World may back Iran op as part of deal
By JPOST.COM STAFF
A deal taking shape between Israel and Western leaders will facilitate international support for an Israeli strike on Iran's nuclear facilities in exchange for concessions in peace negotiations with the Palestinians and Arab neighbors, The Times reported Thursday.
According to one British official quoted by the paper, such an understanding could allow an Israeli attack "within the year."
The report in the UK paper quoted unnamed diplomats as saying Israel was prepared to offer concessions on the formation of a Palestinian state as well as on its settlement policy and "issues" with Arab neighbors, in exchange for international backing for an Israeli operation in Iran.
"Israel has chosen to place the Iranian threat over its settlements," one senior European diplomat said.
According to the Times report, the passage of two Sa'ar 5-class Israeli Navy ships through the Suez Canal on Tuesday was a message to Iran and part of preparations being made by Israel for the possibility of a strike.

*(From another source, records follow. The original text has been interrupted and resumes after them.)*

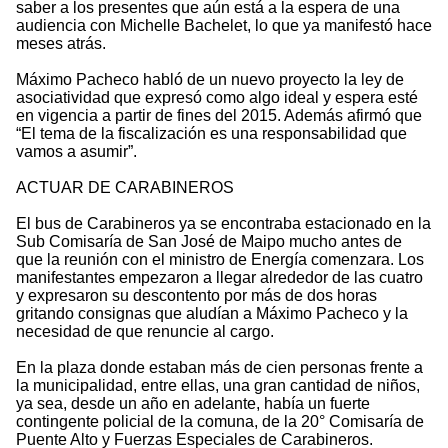
saber a los presentes que aún está a la espera de una
audiencia con Michelle Bachelet, lo que ya manifestó hace
meses atrás.
Máximo Pacheco habló de un nuevo proyecto la ley de
asociatividad que expresó como algo ideal y espera esté
en vigencia a partir de fines del 2015. Además afirmó que
“El tema de la fiscalización es una responsabilidad que
vamos a asumir”.
ACTUAR DE CARABINEROS
El bus de Carabineros ya se encontraba estacionado en la
Sub Comisaría de San José de Maipo mucho antes de
que la reunión con el ministro de Energía comenzara. Los
manifestantes empezaron a llegar alrededor de las cuatro
y expresaron su descontento por más de dos horas
gritando consignas que aludían a Máximo Pacheco y la
necesidad de que renuncie al cargo.
En la plaza donde estaban más de cien personas frente a
la municipalidad, entre ellas, una gran cantidad de niños,
ya sea, desde un año en adelante, había un fuerte
contingente policial de la comuna, de la 20° Comisaría de
Puente Alto y Fuerzas Especiales de Carabineros.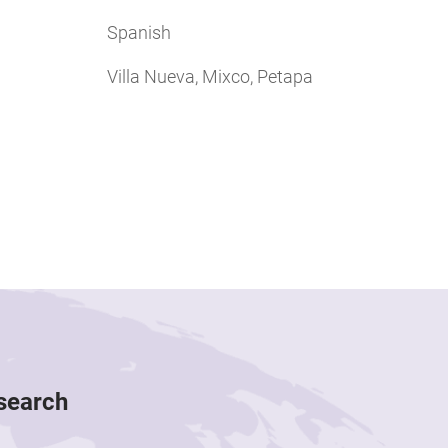
Spanish
Villa Nueva, Mixco, Petapa
esearch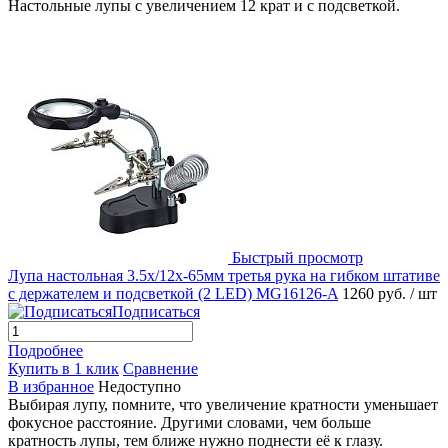
Настольные лупы с увеличением 12 крат и с подсветкой.
Быстрый просмотр
Лупа настольная 3.5x/12x-65мм третья рука на гибком штативе
с держателем и подсветкой (2 LED) MG16126-A
1260 руб.
/ шт
Подписаться
Подробнее
Купить в 1 клик
Сравнение
В избранное
Недоступно
Выбирая лупу, помните, что увеличение кратности уменьшает
фокусное расстояние. Другими словами, чем больше
кратность лупы, тем ближе нужно поднести её к глазу.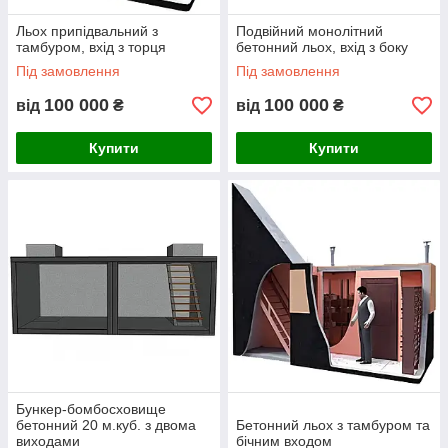
Льох припідвальний з
Подвійний монолітний
тамбуром, вхід з торця
бетонний льох, вхід з боку
Під замовлення
Під замовлення
100 000
100 000
від
₴
від
₴
Купити
Купити
Бункер-бомбосховище
бетонний 20 м.куб. з двома
Бетонний льох з тамбуром та
виходами
бічним входом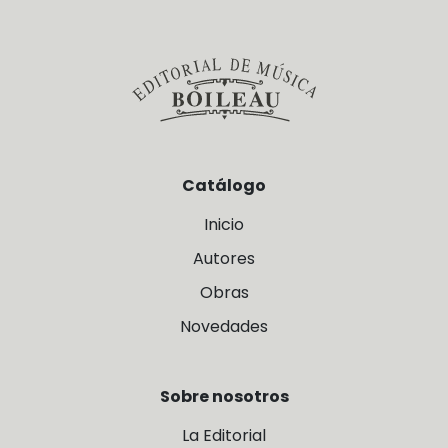
Catálogo
Inicio
Autores
Obras
Novedades
Sobre nosotros
La Editorial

"This is preparation that should be taken seriously. Israel is investing time in preparing itself for the complexity of an attack on Iran. These maneuvers are a message to Iran that Israel will follow up on its threats," an unnamed Israeli defense official was quoted by the paper as saying.
"It is not by chance that Israel is drilling long-range maneuvers in a public way. This is not a secret operation. This is something that has been published and which will showcase Israel's abilities," another defense official said.
The passage of the ships comes several weeks after a Dolphin-class submarine passed through the international waterway for the first time.
One of the ships, the INS Hanit, already crossed the canal in June, in what an Egyptian source said was the first time a large missile ship used the strategic waterway, which is the fastest route to get Israeli Navy vessels from the Mediterranean, where they are based, to the Red Sea and beyond.
The other ship to cross on Tuesday was the INS Eilat.
Egyptian Foreign Minister Ahmed Aboul Gheit said that under a long-standing treaty, warships can freely sail through Suez as long as they have no hostile intentions against the state that owns the canal. He declined to say whether the maneuver was aimed at sending a message, saying, "I don't want to analyze an issue that I am not fully aware of."
In the event of a conflict with Iran, and if Israel decided to involve its three Dolphin-class submarines - which according to foreign reports can fire nuclear-tipped cruise missiles and serve as a second-strike platform - the quickest route would be to sail them through the Suez Canal. Going through the canal would also be the only way to get to the Gulf of Oman without refueling.